Of those who had boycotted a brand at least once, three quarters said that in the case of their most recent boycott, they still don’t use the brand in question.
Of the remainder, 18% said they went back, but did not use the brand as often as they previously had. Just 2% said they eventually started using the brand as much as they did before.
The data is from Inside the mind of a brand boycotter, which uses several sources to uncover the attitudes of those who boycott brands.
It found that when it comes to losing customers, tax avoidance or evasion was the most dangerous territory for brands, with almost half (48%) of those who have boycotted a brand having done so for this reason.

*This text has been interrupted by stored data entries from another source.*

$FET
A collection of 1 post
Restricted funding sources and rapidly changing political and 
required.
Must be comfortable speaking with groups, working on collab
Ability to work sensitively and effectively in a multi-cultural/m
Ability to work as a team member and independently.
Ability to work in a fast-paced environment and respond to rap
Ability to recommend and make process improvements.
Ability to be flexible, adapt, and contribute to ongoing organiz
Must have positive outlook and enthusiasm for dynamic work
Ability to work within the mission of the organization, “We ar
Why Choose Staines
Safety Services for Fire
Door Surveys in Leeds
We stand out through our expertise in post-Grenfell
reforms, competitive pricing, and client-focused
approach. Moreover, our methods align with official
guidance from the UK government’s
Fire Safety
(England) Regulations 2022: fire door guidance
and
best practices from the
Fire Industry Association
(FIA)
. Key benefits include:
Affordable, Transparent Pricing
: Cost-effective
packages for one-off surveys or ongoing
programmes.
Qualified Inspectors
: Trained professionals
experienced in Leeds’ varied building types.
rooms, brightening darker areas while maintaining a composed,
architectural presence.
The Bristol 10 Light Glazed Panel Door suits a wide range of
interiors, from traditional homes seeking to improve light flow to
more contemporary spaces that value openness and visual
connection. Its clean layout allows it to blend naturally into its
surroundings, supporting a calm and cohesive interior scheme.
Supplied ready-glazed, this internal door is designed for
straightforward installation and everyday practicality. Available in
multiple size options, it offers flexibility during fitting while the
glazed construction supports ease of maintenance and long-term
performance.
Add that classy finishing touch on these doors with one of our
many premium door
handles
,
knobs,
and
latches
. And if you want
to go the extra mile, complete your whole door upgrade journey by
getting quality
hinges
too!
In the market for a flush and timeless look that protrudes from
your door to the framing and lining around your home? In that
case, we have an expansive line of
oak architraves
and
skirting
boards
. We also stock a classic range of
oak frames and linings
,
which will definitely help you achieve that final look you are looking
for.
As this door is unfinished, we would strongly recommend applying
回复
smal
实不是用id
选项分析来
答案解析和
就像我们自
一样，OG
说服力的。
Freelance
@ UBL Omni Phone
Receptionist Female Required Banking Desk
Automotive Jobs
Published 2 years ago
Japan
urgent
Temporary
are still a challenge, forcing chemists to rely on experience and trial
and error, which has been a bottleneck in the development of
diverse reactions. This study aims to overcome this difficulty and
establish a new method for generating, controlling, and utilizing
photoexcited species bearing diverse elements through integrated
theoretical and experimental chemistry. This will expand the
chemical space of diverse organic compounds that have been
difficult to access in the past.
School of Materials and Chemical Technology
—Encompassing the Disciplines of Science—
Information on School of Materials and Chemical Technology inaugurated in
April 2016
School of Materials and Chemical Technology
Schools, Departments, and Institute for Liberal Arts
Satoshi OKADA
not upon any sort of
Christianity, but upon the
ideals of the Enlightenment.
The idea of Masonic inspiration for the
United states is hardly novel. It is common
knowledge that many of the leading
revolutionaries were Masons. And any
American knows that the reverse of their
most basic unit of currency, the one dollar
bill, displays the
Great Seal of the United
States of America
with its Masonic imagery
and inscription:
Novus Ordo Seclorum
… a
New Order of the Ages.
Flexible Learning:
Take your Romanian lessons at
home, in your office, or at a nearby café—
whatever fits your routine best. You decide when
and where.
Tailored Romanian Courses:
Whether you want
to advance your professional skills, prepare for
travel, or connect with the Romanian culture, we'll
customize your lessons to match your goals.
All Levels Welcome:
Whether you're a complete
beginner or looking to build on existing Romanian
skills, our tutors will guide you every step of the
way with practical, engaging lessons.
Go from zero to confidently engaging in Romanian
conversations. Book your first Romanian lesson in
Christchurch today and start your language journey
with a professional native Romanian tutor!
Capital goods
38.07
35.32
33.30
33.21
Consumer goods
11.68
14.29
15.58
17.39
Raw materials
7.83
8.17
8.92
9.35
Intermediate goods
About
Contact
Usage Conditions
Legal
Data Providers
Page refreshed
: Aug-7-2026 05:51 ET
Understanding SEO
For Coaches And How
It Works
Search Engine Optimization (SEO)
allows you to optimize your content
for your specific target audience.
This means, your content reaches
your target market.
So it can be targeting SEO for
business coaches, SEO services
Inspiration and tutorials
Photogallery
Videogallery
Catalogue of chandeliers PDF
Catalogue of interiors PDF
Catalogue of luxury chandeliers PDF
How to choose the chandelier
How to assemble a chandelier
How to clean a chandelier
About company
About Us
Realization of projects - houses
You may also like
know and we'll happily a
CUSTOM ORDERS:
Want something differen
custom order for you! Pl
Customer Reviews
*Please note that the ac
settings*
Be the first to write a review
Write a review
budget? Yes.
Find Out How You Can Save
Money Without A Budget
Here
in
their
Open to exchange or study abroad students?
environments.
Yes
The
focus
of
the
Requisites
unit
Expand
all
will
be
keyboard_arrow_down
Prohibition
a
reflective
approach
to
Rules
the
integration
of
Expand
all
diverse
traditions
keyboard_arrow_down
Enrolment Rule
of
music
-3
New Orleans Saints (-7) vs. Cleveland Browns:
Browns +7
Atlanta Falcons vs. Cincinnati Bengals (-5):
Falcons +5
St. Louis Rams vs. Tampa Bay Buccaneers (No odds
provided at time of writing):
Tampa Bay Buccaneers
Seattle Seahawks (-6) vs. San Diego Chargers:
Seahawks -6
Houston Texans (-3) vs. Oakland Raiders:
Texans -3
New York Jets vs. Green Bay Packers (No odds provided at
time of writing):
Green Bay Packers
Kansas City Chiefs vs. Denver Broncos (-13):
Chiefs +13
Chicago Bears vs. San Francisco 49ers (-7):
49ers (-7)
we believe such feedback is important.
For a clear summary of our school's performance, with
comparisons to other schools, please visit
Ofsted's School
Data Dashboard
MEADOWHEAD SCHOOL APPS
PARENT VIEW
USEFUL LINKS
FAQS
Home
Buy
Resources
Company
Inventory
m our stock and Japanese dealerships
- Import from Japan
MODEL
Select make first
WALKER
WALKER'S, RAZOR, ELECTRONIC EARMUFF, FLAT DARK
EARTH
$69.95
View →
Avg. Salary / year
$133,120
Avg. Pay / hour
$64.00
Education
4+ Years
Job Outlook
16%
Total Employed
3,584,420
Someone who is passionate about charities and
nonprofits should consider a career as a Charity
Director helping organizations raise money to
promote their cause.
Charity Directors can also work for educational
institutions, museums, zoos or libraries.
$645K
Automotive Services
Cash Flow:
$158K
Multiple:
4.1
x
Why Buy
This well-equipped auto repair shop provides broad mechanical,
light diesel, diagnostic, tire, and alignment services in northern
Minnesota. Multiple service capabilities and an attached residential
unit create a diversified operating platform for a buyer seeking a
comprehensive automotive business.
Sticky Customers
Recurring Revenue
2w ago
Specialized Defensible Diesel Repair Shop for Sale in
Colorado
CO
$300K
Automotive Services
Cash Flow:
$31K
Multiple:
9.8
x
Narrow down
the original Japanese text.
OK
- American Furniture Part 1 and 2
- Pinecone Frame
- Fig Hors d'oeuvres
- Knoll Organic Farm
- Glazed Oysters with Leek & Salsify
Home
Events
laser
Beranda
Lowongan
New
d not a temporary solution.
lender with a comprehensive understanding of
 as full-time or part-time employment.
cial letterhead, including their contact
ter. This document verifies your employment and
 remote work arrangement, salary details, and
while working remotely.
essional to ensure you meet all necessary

This was followed by treating staff unfairly – in terms of working hours, for example – and covering things up, both of which were given as reasons by 40%.
Thirty-six per cent said workers in the supply chain being treated unfairly had been a reason for a boycott, 36% corruption, and 35% faulty products or a product recall.
Among those who did return to a brand, it was often because the company changed practices (28%) or improved its product or service (24%) – but 29% of returners said it had simply become too inconvenient to continue to boycott a brand, and 18% felt it was necessary to use the company in their work or family life.
Nasra Aharchich of YouGov Reports said: "There have been a number of cases of brands getting in hot water with consumers over the past couple of years over issues such as tax avoidance or not treating staff well enough.
"While it is not as straightforward as saying that every time a brand is seen to misbehave it will lose customers, there is a distinct proportion of consumers who will vote with their wallets."